Monitor enclosures of this type typically employ two 15" diameter cone-type loudspeakers (such as the JBL 2220) in an infinite-baffle or ported arrangement for frequencies below 1200-1600Hz, in combination with a horn-loaded compression driver (such as the JBL 2445J with 2385A) for frequencies above 1200-1600Hz. This produces an enclosure having a large frontal area and therefore consuming considerable floor space, which limits the locations on a crowded stage in which the monitor will fit; reduces the floor area available to the musician; and produces a less than desirable stage picture.
Despite considerable efforts devoted to the problem, no satisfactory method of reducing the size of monitor enclosures had heretofore been developed. Loudspeakers of smaller diameter have been substituted (for example, two 12" diameter loudspeakers for the 15" units), but only at the cost of low frequency power-handling. Similarly, the combination of a single 12" loudspeaker and a compression driver has been employed, but only at the cost of both power handling and low frequency response which severely limits the usefulness of such a monitor.
Existing monitor designs have other known drawbacks.
It is the object of a monitor enclosure to selectively amplify those sound sources of interest to the performer at whom it is aimed. To the degree that the enclosure radiates sound or "spills" beyond this area, it has a negative impact. This monitor spill will be picked up by additional microphones, muddying both the stage sound and that in the auditorium, as well as lowering the gain threshold at which feedback will occur. By increasing the distracting "noise floor" above which the adjacent musician must hear, monitor spill requires a compensating increase in the volume of his monitor, whose own increased spill initiates further rounds of escalation.

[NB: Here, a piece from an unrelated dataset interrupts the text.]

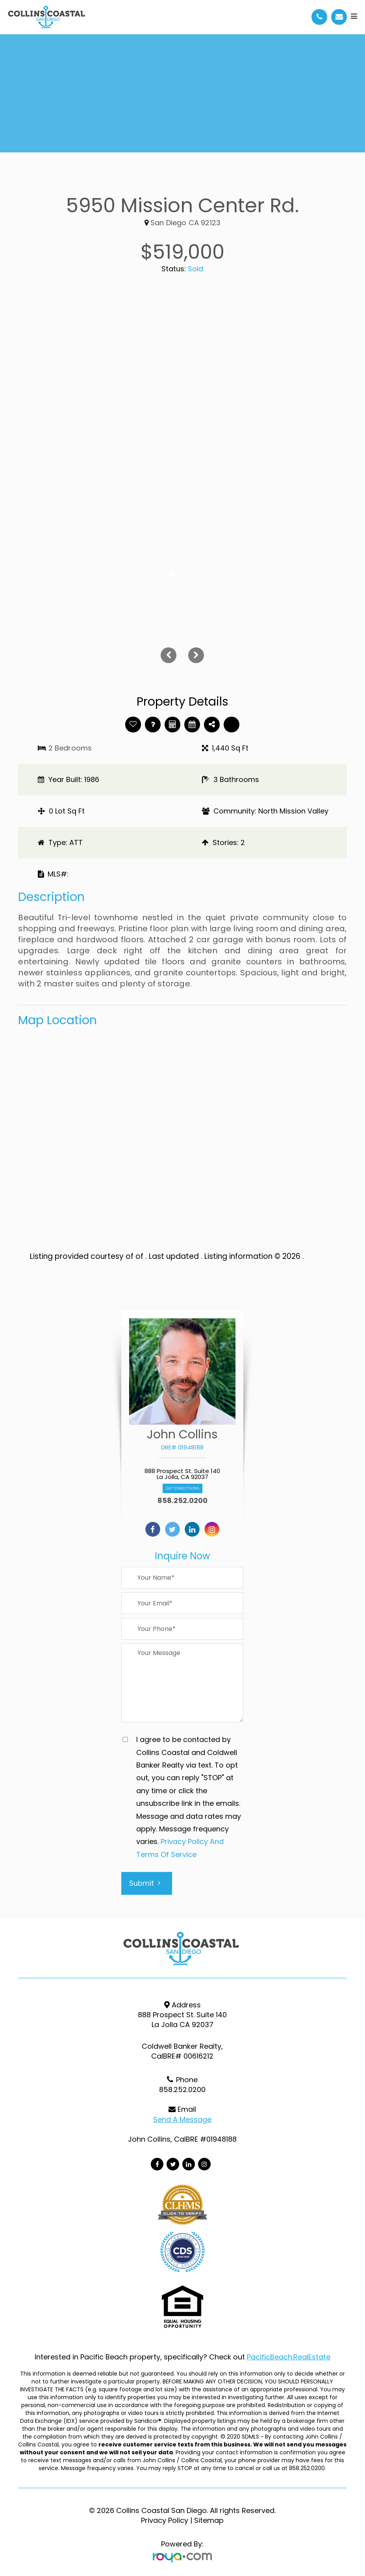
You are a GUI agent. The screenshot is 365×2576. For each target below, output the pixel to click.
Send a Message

It is therefore a desirable object to control enclosure dispersion as a method of reducing monitor spill. The prior art use of infinite-baffle and ported designs for the cone loudspeakers provides little control over dispersion (as well as limited efficiency). Further, for these reasons, and because of the lack of projection typical of such designs, and the resulting rapid decay in volume with distance, such enclosures are limited to locations close to the subject. Horn-loading of the loudspeakers offers potential improvements in dispersion, efficiency, and projection but would also produce an unacceptable increase in enclosure height.

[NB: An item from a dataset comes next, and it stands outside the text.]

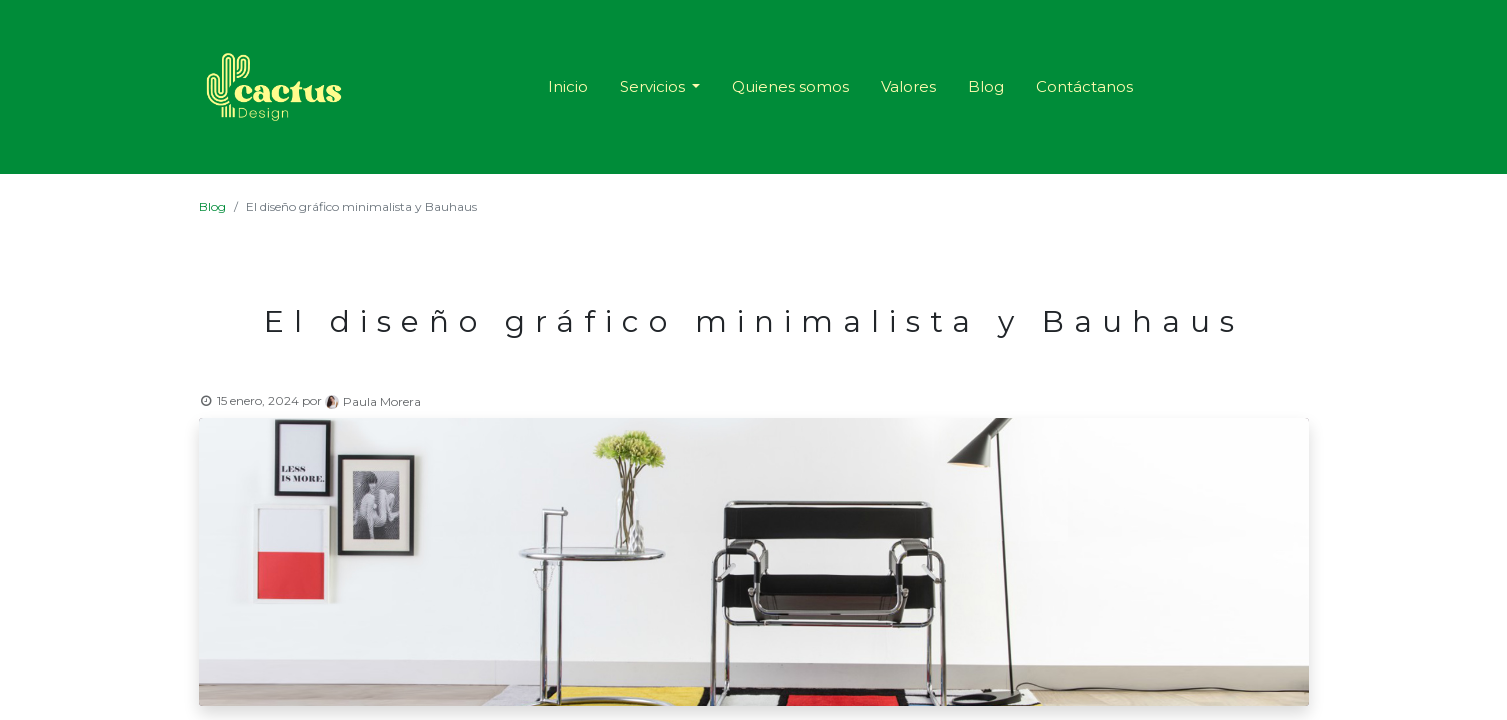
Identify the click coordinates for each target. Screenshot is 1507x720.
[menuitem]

An additional drawback of prior art enclosures is the physical separation of the low-frequency and high-frequency sources, which, given the proximity of the listener, hampers intelligibility.
It is an object of this invention to disclose improved design techniques for loudspeaker enclosures generally, and for monitoring enclosures in particular, which allow the mounting of conventional components in an enclosure with an unprecedented reduction in both frontal area and total volume, while markedly reducing spill, improving projection, and increasing both efficiency and intelligibility.